Down with pay to play.
02 February 2014
Is it tougher for #txlege to lie to constituents?
Rice University's Mark Jones wrote a solid op-ed:
Opinion polls reveal that in recent years, a large majority of the Texans who vote in the GOP primary elections are very conservative. At the same time, many of the most conservative advocacy organizations have become increasingly sophisticated in monitoring and evaluating politicians and aggressive in backing candidates they support and in attacking those they oppose. For better or worse, the days of some elected officials being able to successfully maintain separate and distinct Austin and district personas appear to be numbered. (italics mine)
We'll see over the next few months. By and large the Joe Straus wing of the party has spent lots of time trying to blur the difference and appear to be less corporatist than it is actually is. There have been shadow groups created to try to confuse voters (eg, Texans for Fiscal Accountability) and scorecards that give left-wing Democrats more conservative marks than some right-wing Republicans.
Mark Jones has probably been one of the biggest reasons why it has been tougher to blur the differences. His scorecard is unimpeachable and lays bare the voting record of our representatives in Austin. This is a valuable public service.
Of course, in many races, to uncover these differences, you have to wipe away the near-identical "strong conservative" body paint the candidates have covered themselves with. But once you review each candidate's record, the individuals and groups supporting them and their platform, you will find in most instances that they are not all peas from the same pod.
Indeed they are not. But largely the ones trying to conceal their true beliefs are allied with Joe Straus. It is a shame that the Straus wing isn't a bit more honest in presenting their vision for Texas.
Given how the campaigns are playing out, their polling must show that to be a bad idea.
22 January 2014
Wendy Davis is Jack Ryan?
In late 2003, Republicans thought they had found the perfect candidate to win an open seat Senate race in blue state Illinois. Not only did the Democrats have a weak field full of infighting (a milquetoast rich guy, a union stooge, and the a guy with a funny name who was the most left-wing member of the Illinois state legislature), but Jack Ryan looked like a hero out of a novel.
The handsome Ryan could self-fund his campaign due to his partnership at GoldmanSachs. A Catholic, he went from public school to Dartmouth, and then got a JD/MBA from Harvard. Before becoming an investment banker he'd worked at a refugee camp for Central Americans escaping wars. He quit Goldman to teach at a Southside Chicago Catholic school in a tough neighborhood.
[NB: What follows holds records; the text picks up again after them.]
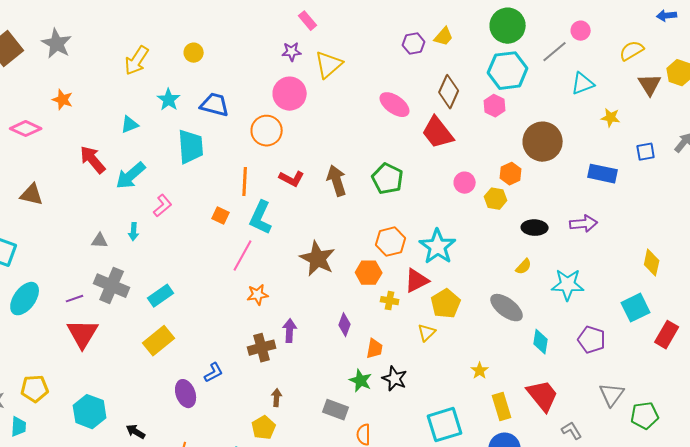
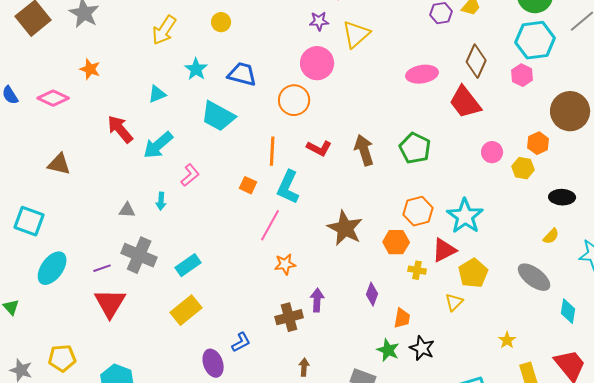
pink ellipse: (395, 105) -> (422, 74), turned -44
cyan trapezoid: (191, 147) -> (218, 116), turned 123

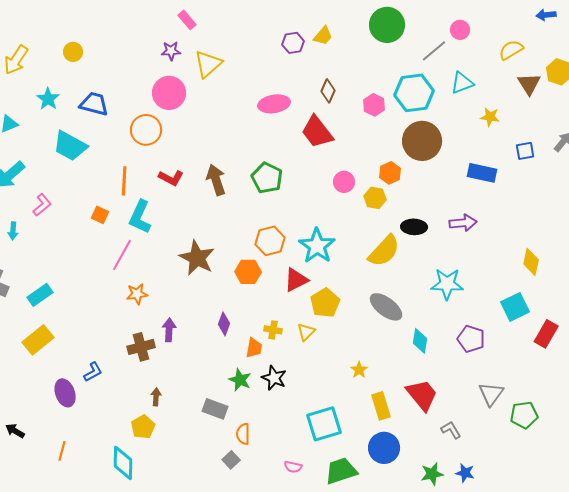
cyan hexagon: (535, 40) -> (414, 93), moved
brown diamond: (476, 61) -> (328, 91), size x0.7
yellow semicircle: (551, 236) -> (384, 251), moved, size x2.0
yellow cross: (417, 270) -> (273, 330), moved

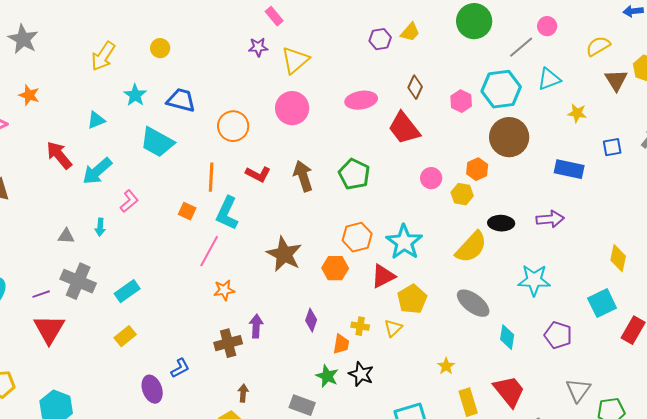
pink circle: (169, 93) -> (292, 108), moved
yellow rectangle: (38, 340) -> (125, 336), size x0.7

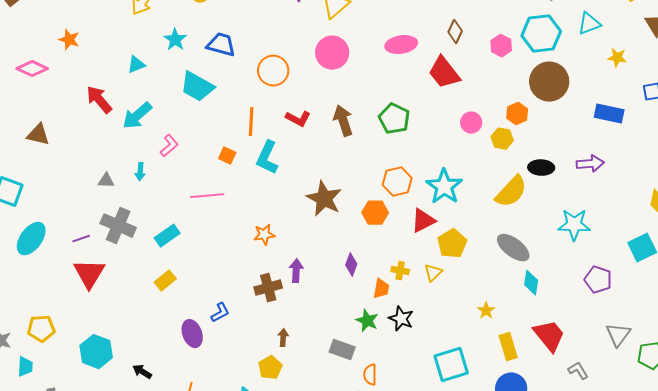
pink line: (209, 251) -> (207, 196), moved, turned 56
cyan diamond: (507, 337) -> (531, 283), moved

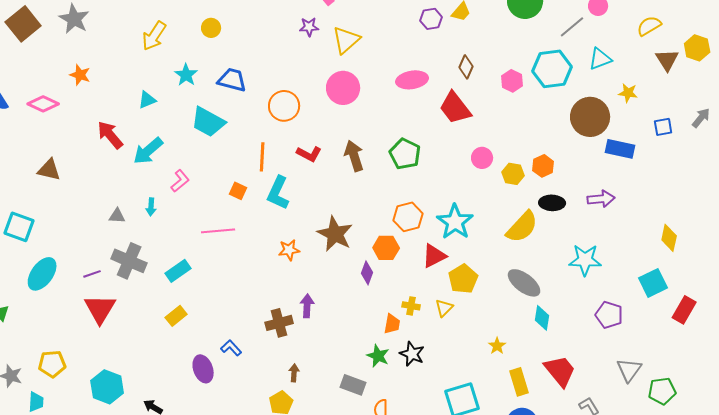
brown circle: (549, 82) -> (590, 117), moved
orange hexagon: (517, 114) -> (543, 166), moved
orange star: (264, 235) -> (289, 250), moved
purple diamond: (351, 265) -> (367, 273), moved
blue L-shape: (220, 313) -> (231, 348), turned -105

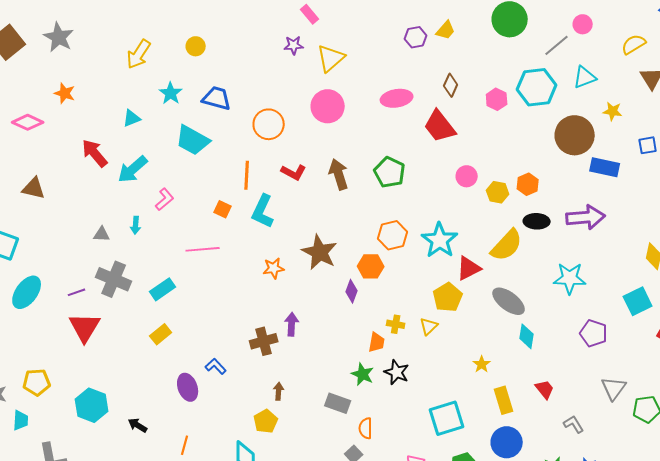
purple arrow: (601, 199) -> (586, 217), size x1.4
red triangle: (434, 256) -> (469, 268), moved
red trapezoid: (560, 371) -> (545, 389), size x0.6

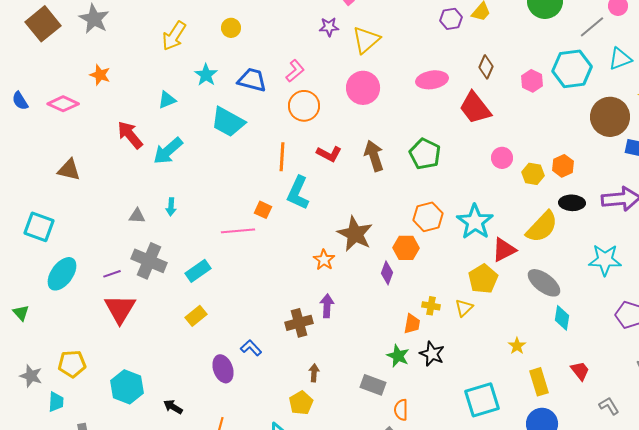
pink L-shape: (165, 199) -> (295, 71), moved
orange square: (223, 209) -> (263, 210), moved
orange star: (274, 268) -> (324, 260), moved, turned -30

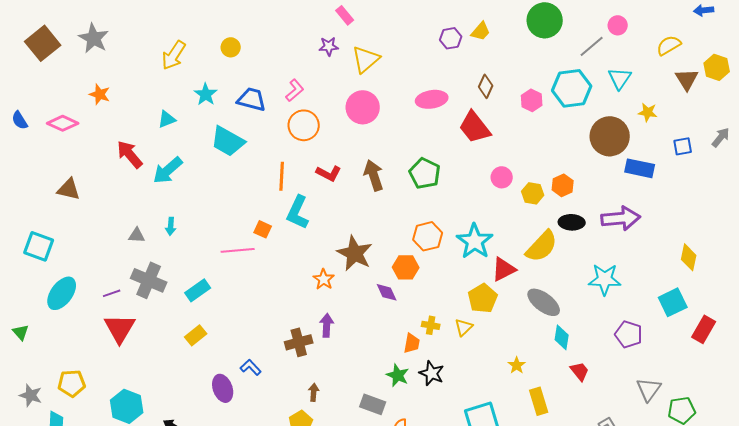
cyan triangle: (620, 59) -> (620, 78), turned -35
purple diamond: (387, 273) -> (387, 292), turned -45
red trapezoid: (580, 371) -> (580, 371), moved

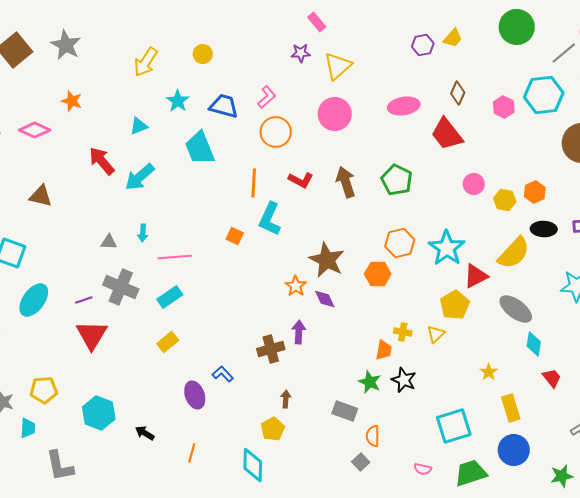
cyan trapezoid: (228, 141) -> (200, 148), turned 39
pink line: (238, 250) -> (175, 257), moved
purple diamond: (387, 292) -> (325, 299), moved

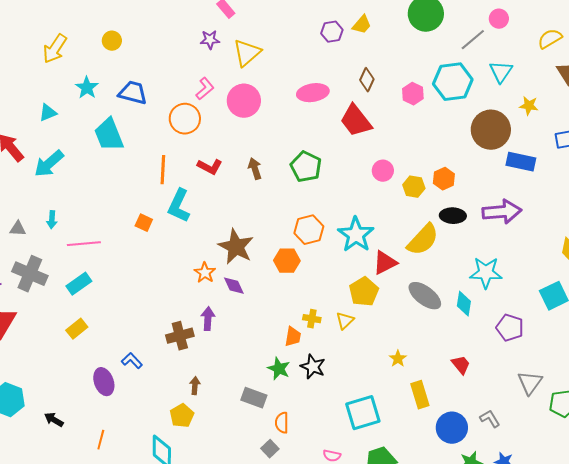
pink L-shape: (267, 97) -> (205, 89), moved
brown arrow: (346, 182) -> (255, 169), size x0.7
cyan diamond: (534, 344) -> (464, 304), moved
blue circle: (514, 450) -> (452, 428), moved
Over the early months of 2004, David Axelrod destroyed the milquetoast rich guy (Blair Hull) by getting his divorce records unsealed. There were some nasty allegations, Hull plummeted and that guy with the funny name picked up Hull's support.
Axelrod pulled the same trick on Jack Ryan. Despite the fact that his ex-wife supported his campaign, during the divorce she had alleged that they had been to sex clubs. There was no substantiation, just her allegation during a messy divorce. In fact, Ryan's ex-wife never even alleged infidelity and confirmed as such during the campaign.
Unlike Wendy Davis temporary restraining order, Jack Ryan never had a judge tell him that he needed to refrain from drugs and alcohol around his kids. He had one simple allegation against him, not the litany of things that a judge had to order Wendy Davis not to do.
Jack Ryan ended up withdrawing. Texas divorces often get TROs issued, but I sure wouldn't want to be running the campaign of someone who had one issued against them.
Oh...and Axelrod's client ended up in the White House.